Idiosyncratic  (genetic predisposition)- leading to pancytopenia that is aplastic anemia, which accounts for approx. 70% cases of blood dyscrasias due to chlorampehnicol

2. Hypersensitivity reactions:

• Jarisch – Herxheimer
• Reactions may occur after chloramphenicol is administered for secondary syphilis, brucellosis & thyphoid fever.

3. GIT:

a.      nausea
b.      vomiting
c.       unpleasant taste
d.      diarrhea
4. Rare toxic effects:

Appear after I/V administration.

• Blurring of vision,
• Digital paresthesias,
• Optic neuritis
• Fatal chloramphenicol toxicity may develop in neonates that is gray baby syndrome. Drug is not detoxified if administered during 1^st week, glucuronyl transferrase is not active, thus the drug accumulates.

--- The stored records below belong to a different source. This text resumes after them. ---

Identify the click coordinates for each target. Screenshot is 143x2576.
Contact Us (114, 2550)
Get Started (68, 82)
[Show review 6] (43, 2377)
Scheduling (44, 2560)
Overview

Beta lactam drugs are given during first week. If needs to be given at all, give a lower dose (meningitis, encephalitis).

Drug interactions

1. As bacteriostatic, not combined with penicillin.

2. Inhibits hepatic cytochrome p 450 enzyme, thus inhibits the metabolism of drugs metabolised by this system, prolonging their half life i.e

a. warfarin,

b. phenytoin,

c. chlorpropamide

d. Antiretroviral protease inhibitors – rifabutin

Severe toxicity and death has occurred because of failure to recognize such effects.